#### Record set ####

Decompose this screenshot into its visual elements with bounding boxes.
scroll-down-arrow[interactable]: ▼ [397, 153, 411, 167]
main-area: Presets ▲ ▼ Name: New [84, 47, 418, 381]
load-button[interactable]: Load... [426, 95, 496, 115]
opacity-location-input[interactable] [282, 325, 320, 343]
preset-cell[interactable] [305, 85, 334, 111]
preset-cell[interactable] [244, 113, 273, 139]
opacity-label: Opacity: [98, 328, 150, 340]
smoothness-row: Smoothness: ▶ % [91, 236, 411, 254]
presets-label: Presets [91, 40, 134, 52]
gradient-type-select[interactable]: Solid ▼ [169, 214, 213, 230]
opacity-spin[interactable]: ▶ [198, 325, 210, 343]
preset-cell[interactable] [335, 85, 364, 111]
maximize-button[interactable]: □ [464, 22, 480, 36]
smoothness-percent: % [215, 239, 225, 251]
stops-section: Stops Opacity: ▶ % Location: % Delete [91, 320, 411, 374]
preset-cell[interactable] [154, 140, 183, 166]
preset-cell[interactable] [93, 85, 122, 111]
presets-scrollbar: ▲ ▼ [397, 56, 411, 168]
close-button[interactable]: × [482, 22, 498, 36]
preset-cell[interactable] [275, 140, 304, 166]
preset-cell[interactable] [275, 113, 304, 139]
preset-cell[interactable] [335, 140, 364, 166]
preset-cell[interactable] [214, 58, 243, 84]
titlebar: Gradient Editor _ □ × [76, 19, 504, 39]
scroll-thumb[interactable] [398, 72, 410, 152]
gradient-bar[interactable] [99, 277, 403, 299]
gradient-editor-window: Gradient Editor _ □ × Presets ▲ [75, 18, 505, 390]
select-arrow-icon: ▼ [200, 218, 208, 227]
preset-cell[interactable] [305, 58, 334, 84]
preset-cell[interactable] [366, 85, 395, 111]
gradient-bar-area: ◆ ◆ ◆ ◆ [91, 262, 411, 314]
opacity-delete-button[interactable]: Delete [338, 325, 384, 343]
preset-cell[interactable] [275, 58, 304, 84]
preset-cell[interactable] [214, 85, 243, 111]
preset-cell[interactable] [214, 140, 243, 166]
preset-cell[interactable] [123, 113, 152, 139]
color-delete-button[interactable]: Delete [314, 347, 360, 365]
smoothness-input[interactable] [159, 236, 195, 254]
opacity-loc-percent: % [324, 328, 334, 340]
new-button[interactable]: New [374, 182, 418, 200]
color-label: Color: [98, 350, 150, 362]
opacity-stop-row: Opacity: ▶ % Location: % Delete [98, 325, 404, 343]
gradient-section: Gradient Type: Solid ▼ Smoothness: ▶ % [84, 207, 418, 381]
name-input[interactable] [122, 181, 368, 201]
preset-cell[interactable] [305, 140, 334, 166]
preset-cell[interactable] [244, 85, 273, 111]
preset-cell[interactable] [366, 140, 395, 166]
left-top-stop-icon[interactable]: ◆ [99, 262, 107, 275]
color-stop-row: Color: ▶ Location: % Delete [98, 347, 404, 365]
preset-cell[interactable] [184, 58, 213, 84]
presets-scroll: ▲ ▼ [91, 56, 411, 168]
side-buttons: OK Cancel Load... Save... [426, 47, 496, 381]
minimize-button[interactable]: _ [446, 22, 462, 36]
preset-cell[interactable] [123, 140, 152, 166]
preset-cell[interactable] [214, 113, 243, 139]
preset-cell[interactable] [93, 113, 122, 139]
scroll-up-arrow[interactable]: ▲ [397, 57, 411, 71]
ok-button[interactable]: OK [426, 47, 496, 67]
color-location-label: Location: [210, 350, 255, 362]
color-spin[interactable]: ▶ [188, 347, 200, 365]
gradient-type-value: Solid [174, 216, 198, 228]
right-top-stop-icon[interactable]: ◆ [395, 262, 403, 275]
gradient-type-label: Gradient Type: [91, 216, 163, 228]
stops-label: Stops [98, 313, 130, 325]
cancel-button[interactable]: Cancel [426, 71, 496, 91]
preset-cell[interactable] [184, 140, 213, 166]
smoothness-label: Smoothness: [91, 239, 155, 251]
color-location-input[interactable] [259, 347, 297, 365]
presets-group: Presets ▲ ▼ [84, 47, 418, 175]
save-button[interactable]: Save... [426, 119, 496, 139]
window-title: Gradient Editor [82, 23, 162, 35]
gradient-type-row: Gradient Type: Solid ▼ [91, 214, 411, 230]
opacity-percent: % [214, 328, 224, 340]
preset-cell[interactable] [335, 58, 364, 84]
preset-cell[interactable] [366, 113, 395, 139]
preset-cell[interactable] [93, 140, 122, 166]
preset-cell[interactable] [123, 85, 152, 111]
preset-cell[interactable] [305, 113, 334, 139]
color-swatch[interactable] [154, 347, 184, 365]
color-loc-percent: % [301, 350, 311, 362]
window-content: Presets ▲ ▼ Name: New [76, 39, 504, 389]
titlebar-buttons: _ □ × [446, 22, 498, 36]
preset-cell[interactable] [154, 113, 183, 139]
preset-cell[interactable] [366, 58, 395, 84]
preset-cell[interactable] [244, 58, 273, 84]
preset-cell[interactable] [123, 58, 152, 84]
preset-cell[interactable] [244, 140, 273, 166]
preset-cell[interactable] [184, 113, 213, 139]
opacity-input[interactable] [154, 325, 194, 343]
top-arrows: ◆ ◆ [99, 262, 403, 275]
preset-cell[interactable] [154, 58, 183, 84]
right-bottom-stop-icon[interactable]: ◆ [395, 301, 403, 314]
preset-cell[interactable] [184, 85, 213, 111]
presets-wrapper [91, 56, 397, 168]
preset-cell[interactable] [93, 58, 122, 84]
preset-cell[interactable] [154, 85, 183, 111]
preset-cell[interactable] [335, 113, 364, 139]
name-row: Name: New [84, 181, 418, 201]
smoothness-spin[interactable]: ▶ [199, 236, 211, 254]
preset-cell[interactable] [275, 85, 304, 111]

####

◆ **What you are asked to do**: Repeat every line of the records, exactly as given.

◆ **Exercise result**:
Decompose this screenshot into its visual elements with bounding boxes.
scroll-down-arrow[interactable]: ▼ [397, 153, 411, 167]
main-area: Presets ▲ ▼ Name: New [84, 47, 418, 381]
load-button[interactable]: Load... [426, 95, 496, 115]
opacity-location-input[interactable] [282, 325, 320, 343]
preset-cell[interactable] [305, 85, 334, 111]
preset-cell[interactable] [244, 113, 273, 139]
opacity-label: Opacity: [98, 328, 150, 340]
smoothness-row: Smoothness: ▶ % [91, 236, 411, 254]
presets-label: Presets [91, 40, 134, 52]
gradient-type-select[interactable]: Solid ▼ [169, 214, 213, 230]
opacity-spin[interactable]: ▶ [198, 325, 210, 343]
preset-cell[interactable] [335, 85, 364, 111]
maximize-button[interactable]: □ [464, 22, 480, 36]
smoothness-percent: % [215, 239, 225, 251]
stops-section: Stops Opacity: ▶ % Location: % Delete [91, 320, 411, 374]
preset-cell[interactable] [154, 140, 183, 166]
preset-cell[interactable] [93, 85, 122, 111]
presets-scrollbar: ▲ ▼ [397, 56, 411, 168]
close-button[interactable]: × [482, 22, 498, 36]
preset-cell[interactable] [275, 140, 304, 166]
preset-cell[interactable] [275, 113, 304, 139]
preset-cell[interactable] [335, 140, 364, 166]
preset-cell[interactable] [214, 58, 243, 84]
titlebar: Gradient Editor _ □ × [76, 19, 504, 39]
scroll-thumb[interactable] [398, 72, 410, 152]
gradient-bar[interactable] [99, 277, 403, 299]
gradient-editor-window: Gradient Editor _ □ × Presets ▲ [75, 18, 505, 390]
select-arrow-icon: ▼ [200, 218, 208, 227]
preset-cell[interactable] [305, 58, 334, 84]
preset-cell[interactable] [366, 85, 395, 111]
gradient-bar-area: ◆ ◆ ◆ ◆ [91, 262, 411, 314]
opacity-delete-button[interactable]: Delete [338, 325, 384, 343]
preset-cell[interactable] [275, 58, 304, 84]
preset-cell[interactable] [214, 85, 243, 111]
preset-cell[interactable] [214, 140, 243, 166]
preset-cell[interactable] [123, 113, 152, 139]
color-delete-button[interactable]: Delete [314, 347, 360, 365]
smoothness-input[interactable] [159, 236, 195, 254]
opacity-loc-percent: % [324, 328, 334, 340]
new-button[interactable]: New [374, 182, 418, 200]
color-label: Color: [98, 350, 150, 362]
opacity-stop-row: Opacity: ▶ % Location: % Delete [98, 325, 404, 343]
gradient-section: Gradient Type: Solid ▼ Smoothness: ▶ % [84, 207, 418, 381]
name-input[interactable] [122, 181, 368, 201]
preset-cell[interactable] [305, 140, 334, 166]
preset-cell[interactable] [244, 85, 273, 111]
preset-cell[interactable] [366, 140, 395, 166]
left-top-stop-icon[interactable]: ◆ [99, 262, 107, 275]
color-stop-row: Color: ▶ Location: % Delete [98, 347, 404, 365]
preset-cell[interactable] [184, 58, 213, 84]
presets-scroll: ▲ ▼ [91, 56, 411, 168]
side-buttons: OK Cancel Load... Save... [426, 47, 496, 381]
minimize-button[interactable]: _ [446, 22, 462, 36]
preset-cell[interactable] [123, 140, 152, 166]
preset-cell[interactable] [214, 113, 243, 139]
preset-cell[interactable] [93, 113, 122, 139]
scroll-up-arrow[interactable]: ▲ [397, 57, 411, 71]
ok-button[interactable]: OK [426, 47, 496, 67]
color-location-label: Location: [210, 350, 255, 362]
color-spin[interactable]: ▶ [188, 347, 200, 365]
gradient-type-value: Solid [174, 216, 198, 228]
right-top-stop-icon[interactable]: ◆ [395, 262, 403, 275]
gradient-type-label: Gradient Type: [91, 216, 163, 228]
stops-label: Stops [98, 313, 130, 325]
cancel-button[interactable]: Cancel [426, 71, 496, 91]
preset-cell[interactable] [184, 140, 213, 166]
smoothness-label: Smoothness: [91, 239, 155, 251]
color-location-input[interactable] [259, 347, 297, 365]
presets-group: Presets ▲ ▼ [84, 47, 418, 175]
save-button[interactable]: Save... [426, 119, 496, 139]
window-title: Gradient Editor [82, 23, 162, 35]
gradient-type-row: Gradient Type: Solid ▼ [91, 214, 411, 230]
opacity-percent: % [214, 328, 224, 340]
preset-cell[interactable] [335, 58, 364, 84]
preset-cell[interactable] [366, 113, 395, 139]
preset-cell[interactable] [93, 140, 122, 166]
preset-cell[interactable] [123, 85, 152, 111]
preset-cell[interactable] [305, 113, 334, 139]
color-swatch[interactable] [154, 347, 184, 365]
color-loc-percent: % [301, 350, 311, 362]
window-content: Presets ▲ ▼ Name: New [76, 39, 504, 389]
titlebar-buttons: _ □ × [446, 22, 498, 36]
preset-cell[interactable] [154, 113, 183, 139]
preset-cell[interactable] [366, 58, 395, 84]
preset-cell[interactable] [244, 58, 273, 84]
preset-cell[interactable] [123, 58, 152, 84]
preset-cell[interactable] [244, 140, 273, 166]
preset-cell[interactable] [184, 113, 213, 139]
opacity-input[interactable] [154, 325, 194, 343]
top-arrows: ◆ ◆ [99, 262, 403, 275]
preset-cell[interactable] [154, 58, 183, 84]
right-bottom-stop-icon[interactable]: ◆ [395, 301, 403, 314]
preset-cell[interactable] [184, 85, 213, 111]
presets-wrapper [91, 56, 397, 168]
preset-cell[interactable] [93, 58, 122, 84]
preset-cell[interactable] [154, 85, 183, 111]
preset-cell[interactable] [335, 113, 364, 139]
name-row: Name: New [84, 181, 418, 201]
smoothness-spin[interactable]: ▶ [199, 236, 211, 254]
preset-cell[interactable] [275, 85, 304, 111]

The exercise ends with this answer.